The computer systems at Canada’s National Research Council (NRC) have been hacked by a “highly sophisticated Chinese state-sponsored actor,” which was discovered by Communications Security Establishment Canada, according to Canada’s chief information officer, Corinne Charette.
Charette issued a statement Tuesday confirming that NRC computers have been shut down to cease cyberattacks allegedly coming from China and to avoid leaking sensitive information. It has been reported that Chinese hackers have been attempting to gain access to NRC computers for the past month.
“NRC is continuing to work closely with its IT experts and security partners to create a new secure IT infrastructure. This could take approximately one year however; every step is being taken to minimize disruption,” Charette explained in the statement. “We understand that this incident will affect ongoing business operations and every step is being taken to minimize its impact on our clients and stakeholders.”
The NRC is the nation’s top science and research technology organization. It sees to leading-edge research related to satellite technology, space and industrial innovations and modified foods.
Although the infiltration had been targeted against the NRC, a breach could have led to greater implications since the government has converted 43 departments into a shared data service system. In other words, this could have created a historical breach in the Great White North.
NRC President John McDougall told employees in a conference call Tuesday that identity theft may have transpired and that employees’ personal information as well as clients and shareholders may have been compromised.
He recommended to everyone that they should refrain from connecting their smartphones, tablets or memory sticks into their computers.
Foreign Affairs Minister John Baird was actually situated in Beijing at the time of the attack. Baird’s office confirmed to CBC News that the cabinet minister had raised the issue with two Chinese counterparts and underwent two honest discussions.
The Chinese government is denying all and any accusations and speculations being made against China.
“We do not accept the groundless allegation of Chinese government’s involvement in any cyber intrusion or attack,” said Yang Yundong, a spokesperson for the Chinese Embassy in Canada, in a statement. “The Chinese government has always (been) firmly opposed to and combated cyberattacks in accordance with the law.
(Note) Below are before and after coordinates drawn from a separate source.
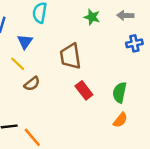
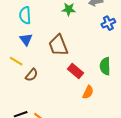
blue triangle: (25, 42) -> (26, 39), moved
orange semicircle: (120, 120) -> (88, 92), moved

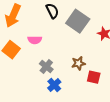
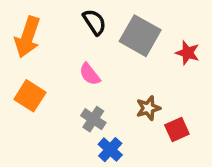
pink semicircle: (35, 40) -> (90, 74), moved, turned 56
red square: (94, 77) -> (177, 129), turned -32

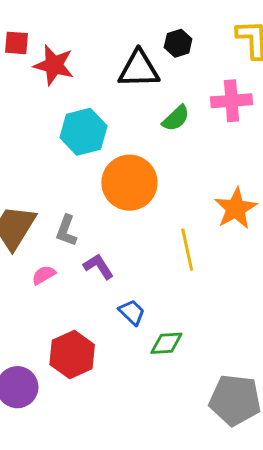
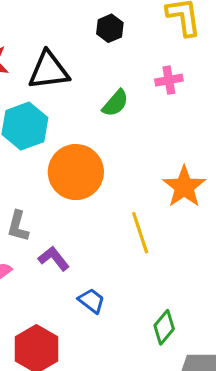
black triangle: (139, 69) -> (49, 71), moved
pink cross: (232, 101) -> (169, 80), size x0.7
green diamond: (166, 343) -> (164, 327), moved, turned -40

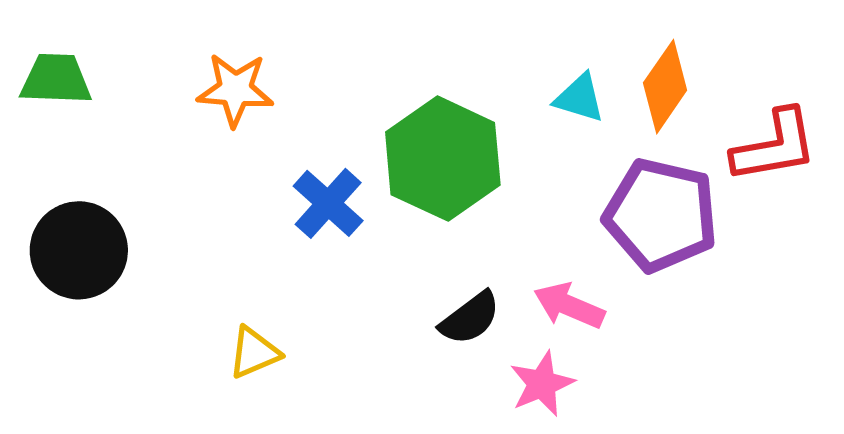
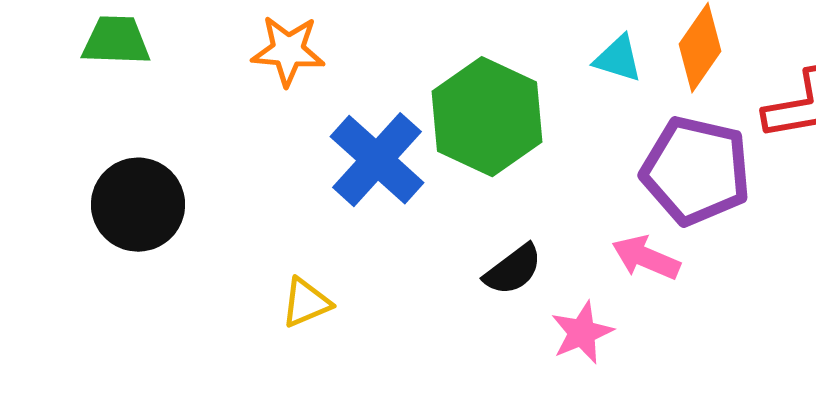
blue cross: (328, 203) -> (377, 160), size x1.4
pink arrow: (569, 306) -> (646, 258), moved

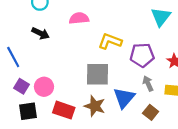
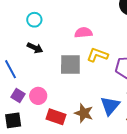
pink semicircle: (79, 18) -> (83, 33), moved
gray square: (97, 74) -> (70, 64), moved
black square: (28, 111) -> (13, 120), moved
In fact, China is a major victim of cyberattacks.”
This isn’t the first time that the Chinese have been blamed for penetrating government computers. In the past, the Finance department, the Treasury Board, the Bank of Canada, and the email accounts of Members of Parliament have been targeted.
In the United States, the government has accused Chinese hackers of regularly attempting to invade computers and attain data.
Last year, a 60-page report was released by Mandiant (PDF), a cybersecurity company located in the United States, and outlined that the Communist Party of China has been ordering the Chinese People’s Liberation Army (PLA) to initiate systemic cyber espionage and data theft against various entities and organizations around the world.
The report assessed how the Chinese military has been leaking into governments across the globe, seeping into companies operating natural gas pipelines and breaching into networks that control industrial systems and electric grids.
“We ran into APT1 again and again and again, so we started observing and orienting toward APT1 just because of the volume of attacks they were doing,” said Kevin Mandia, Mandiant founder and chief executive, in an interview with the New York Times. “After responding to APT1 for years, at over 100 different organizations, you start to pick up patterns over 98 percent of the time, when they were doing their intrusions in the U.S. companies, they were also using computer addresses from Shanghai. So I called 98 percent not an anomaly.”
It isn’t just governments that have been the victim of identity thefts and cyberattacks. In 2012, more than 13 million Americans have been casualties of such hackings. It is recommended that each person monitors their bank accounts rigorously, uses a credit card rather than a debit card and changes passwords frequently.